Aan elk projectvoorstel wordt een globale score voor technische-wetenschappelijke kwaliteit toegekend.
Art.16.Voor de beoordeling van het valorisatiepotentieel van een projectvoorstel worden de volgende subcriteria gebruikt :
1° de omvang van het beoogde [1 bereik aan organisaties die vatbaar zijn]1 voor de valorisatie van de resultaten van het project, inzonderheid van de K.M.O.'s en social profit organisaties;
2° het economische [1 of het gemengd economisch/maatschappelijke]1 belang van de potentieel geïnitieerde innovaties bij de valorisatie van de resultaten van het project;
3° de complementariteit met andere lopende onderzoeksactiviteiten;
4° de kwaliteit en de omvang van de beoogde activiteiten inzake kennisdiffusie;
5° de bijdrage tot de duurzame ontwikkeling;
6° de resultaten van voorafgaandelijk gesteunde en verwante projecten, indien van toepassing.
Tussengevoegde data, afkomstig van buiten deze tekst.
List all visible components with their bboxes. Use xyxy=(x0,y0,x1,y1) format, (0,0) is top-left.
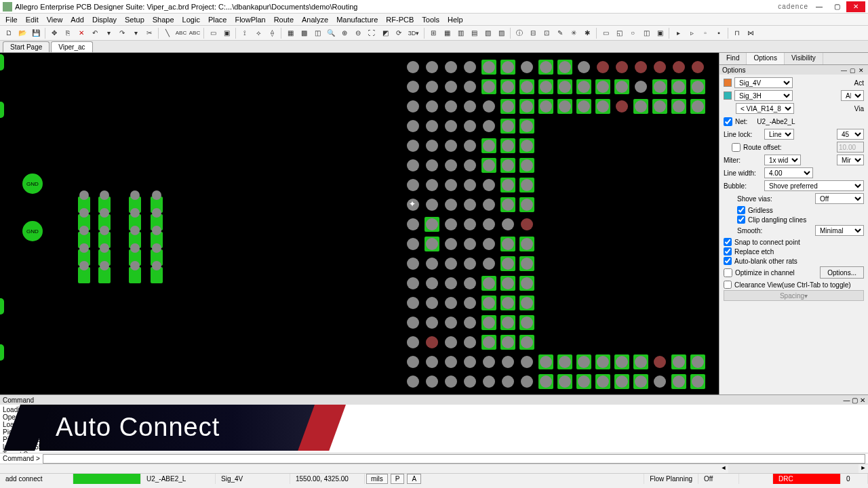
cmd-max-icon[interactable]: ▢ xyxy=(852,396,858,404)
new-icon[interactable]: 🗋 xyxy=(3,27,15,39)
color-icon[interactable]: ▦ xyxy=(441,27,453,39)
close-button[interactable]: ✕ xyxy=(846,1,865,12)
tab-find[interactable]: Find xyxy=(719,53,747,64)
layer1-swatch[interactable] xyxy=(724,79,732,87)
optimize-check[interactable] xyxy=(724,268,732,277)
clip-check[interactable] xyxy=(737,216,745,224)
refresh-icon[interactable]: ⟳ xyxy=(393,27,405,39)
routeoffset-check[interactable] xyxy=(732,143,741,152)
menu-setup[interactable]: Setup xyxy=(121,16,149,24)
tab-viper[interactable]: Viper_ac xyxy=(51,41,92,52)
dim2-icon[interactable]: ⟡ xyxy=(252,27,264,39)
panel-min-icon[interactable]: — xyxy=(840,67,848,74)
info-icon[interactable]: ⓘ xyxy=(513,27,526,39)
clearance-check[interactable] xyxy=(724,281,732,289)
delete-icon[interactable]: ✕ xyxy=(75,27,87,39)
miter-select[interactable]: 1x width xyxy=(764,155,801,165)
menu-tools[interactable]: Tools xyxy=(418,16,443,24)
options-button[interactable]: Options... xyxy=(820,266,864,279)
text-icon[interactable]: ABC xyxy=(175,27,187,39)
cmd-close-icon[interactable]: ✕ xyxy=(860,396,865,404)
copy-icon[interactable]: ⎘ xyxy=(62,27,74,39)
tab-startpage[interactable]: Start Page xyxy=(3,41,50,52)
replace-check[interactable] xyxy=(724,247,732,256)
sheet-icon[interactable]: ▤ xyxy=(468,27,480,39)
menu-logic[interactable]: Logic xyxy=(178,16,204,24)
hilite3-icon[interactable]: ✱ xyxy=(581,27,593,39)
tab-visibility[interactable]: Visibility xyxy=(785,53,823,64)
circle-icon[interactable]: ○ xyxy=(627,27,639,39)
net-check[interactable] xyxy=(724,117,732,126)
via-preset-select[interactable]: < VIA_R14_8 > xyxy=(736,103,794,114)
zoomfit-icon[interactable]: ⛶ xyxy=(366,27,378,39)
cut-icon[interactable]: ✂ xyxy=(143,27,155,39)
panel-max-icon[interactable]: ▢ xyxy=(848,67,857,74)
zoomin-icon[interactable]: 🔍 xyxy=(325,27,337,39)
snap-check[interactable] xyxy=(724,238,732,246)
grid2-icon[interactable]: ▩ xyxy=(298,27,310,39)
rect-icon[interactable]: ▭ xyxy=(599,27,612,39)
undo-icon[interactable]: ↶ xyxy=(89,27,101,39)
line-icon[interactable]: ╲ xyxy=(161,27,174,39)
menu-file[interactable]: File xyxy=(1,16,22,24)
shape1-icon[interactable]: ▭ xyxy=(207,27,219,39)
menu-analyze[interactable]: Analyze xyxy=(298,16,332,24)
alt-select[interactable]: Alt xyxy=(841,90,864,101)
end2-icon[interactable]: ⋈ xyxy=(745,27,757,39)
linewidth-select[interactable]: 4.00 xyxy=(764,167,813,178)
spacing-dropdown[interactable]: Spacing ▾ xyxy=(724,290,864,301)
dropdown2-icon[interactable]: ▾ xyxy=(130,27,142,39)
menu-view[interactable]: View xyxy=(43,16,67,24)
layer2-select[interactable]: Sig_3H xyxy=(734,90,793,101)
menu-flowplan[interactable]: FlowPlan xyxy=(231,16,269,24)
menu-help[interactable]: Help xyxy=(443,16,467,24)
sheet3-icon[interactable]: ▨ xyxy=(495,27,507,39)
status-drc[interactable]: DRC xyxy=(773,474,841,484)
sheet2-icon[interactable]: ▧ xyxy=(481,27,494,39)
dim1-icon[interactable]: ⟟ xyxy=(239,27,251,39)
zoomsel-icon[interactable]: ◩ xyxy=(379,27,391,39)
miter-unit-select[interactable]: Min xyxy=(837,155,864,165)
rpt3-icon[interactable]: ▫ xyxy=(699,27,711,39)
tab-options[interactable]: Options xyxy=(747,53,784,64)
cmd-min-icon[interactable]: — xyxy=(843,396,850,404)
menu-place[interactable]: Place xyxy=(204,16,231,24)
linelock-type-select[interactable]: Line xyxy=(764,129,794,140)
linelock-angle-select[interactable]: 45 xyxy=(837,129,864,140)
maximize-button[interactable]: ▢ xyxy=(829,1,845,12)
menu-manufacture[interactable]: Manufacture xyxy=(332,16,382,24)
poly-icon[interactable]: ◫ xyxy=(640,27,652,39)
rect2-icon[interactable]: ◱ xyxy=(613,27,625,39)
status-units-button[interactable]: mils xyxy=(366,474,388,484)
rpt2-icon[interactable]: ▹ xyxy=(686,27,698,39)
shape2-icon[interactable]: ▣ xyxy=(220,27,233,39)
status-p-button[interactable]: P xyxy=(391,474,405,484)
status-a-button[interactable]: A xyxy=(407,474,421,484)
layer1-select[interactable]: Sig_4V xyxy=(734,77,793,88)
autoblank-check[interactable] xyxy=(724,257,732,265)
gridtgl-icon[interactable]: ⊞ xyxy=(427,27,439,39)
rpt1-icon[interactable]: ▸ xyxy=(672,27,684,39)
menu-route[interactable]: Route xyxy=(270,16,298,24)
design-canvas[interactable]: GND GND xyxy=(0,53,719,394)
zoomplus-icon[interactable]: ⊕ xyxy=(338,27,351,39)
h-scroll[interactable]: ◄► xyxy=(0,464,868,473)
menu-add[interactable]: Add xyxy=(66,16,88,24)
grid3-icon[interactable]: ◫ xyxy=(311,27,323,39)
hilite-icon[interactable]: ✎ xyxy=(554,27,566,39)
move-icon[interactable]: ✥ xyxy=(48,27,60,39)
rpt4-icon[interactable]: ▪ xyxy=(713,27,725,39)
shovevias-select[interactable]: Off xyxy=(815,193,864,204)
open-icon[interactable]: 📂 xyxy=(16,27,28,39)
zoomminus-icon[interactable]: ⊖ xyxy=(352,27,364,39)
dropdown-icon[interactable]: ▾ xyxy=(102,27,115,39)
hilite2-icon[interactable]: ✳ xyxy=(568,27,580,39)
poly2-icon[interactable]: ▣ xyxy=(654,27,666,39)
layers-icon[interactable]: ▥ xyxy=(454,27,467,39)
grid1-icon[interactable]: ▦ xyxy=(284,27,296,39)
gridless-check[interactable] xyxy=(737,206,745,214)
text2-icon[interactable]: ABC xyxy=(189,27,201,39)
save-icon[interactable]: 💾 xyxy=(30,27,42,39)
end1-icon[interactable]: ⊓ xyxy=(731,27,743,39)
menu-edit[interactable]: Edit xyxy=(22,16,43,24)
Aan elk projectvoorstel wordt een globale score toegekend voor het valorisatiepotentieel.
----------
(1)<BVR 2014-05-23/08, art. 13, 003; Inwerkingtreding : 18-08-2014>
Art.17.[1 Het beslissingscomité bij het [2 Fonds voor Innoveren en Ondernemen]2]1 kan zijn beslissing over de steun daarenboven nemen op basis van de volgende overwegingen :
1° de complementariteit van de projecten onderling;
2° de spreiding van de projecten over sector- of technologiedomeinen.
[1 Het beslissingscomité bij het [2 Fonds voor Innoveren en Ondernemen]2]1 kan zijn steunverlening beperken tot een gedeelte van het ingediende projectvoorstel.
----------
(1)<BVR 2015-12-18/41, art. 35, 004; Inwerkingtreding : 01-01-2016>
(2)<BVR 2020-11-20/11, art. 12, 006; Inwerkingtreding : 01-01-2021>
Art.18.[1 Het beslissingscomité bij het [2 Fonds voor Innoveren en Ondernemen]2]1 moet zijn steunbeslissingen beperken tot de jaarlijks bepaalde begrotingsvoorzieningen.
----------
(1)<BVR 2015-12-18/41, art. 36, 004; Inwerkingtreding : 01-01-2016>
(2)<BVR 2020-11-20/11, art. 12, 006; Inwerkingtreding : 01-01-2021>
HOOFDSTUK VI. - Verzoek tot herziening.
Art.19.Na de beslissing van [1 het beslissingscomité bij het [2 Fonds voor Innoveren en Ondernemen]2]1 wordt aan de aanvrager een afschrift betekend van de gemotiveerde beslissing van [1 beslissingscomité bij het [2 Fonds voor Innoveren en Ondernemen]2]1.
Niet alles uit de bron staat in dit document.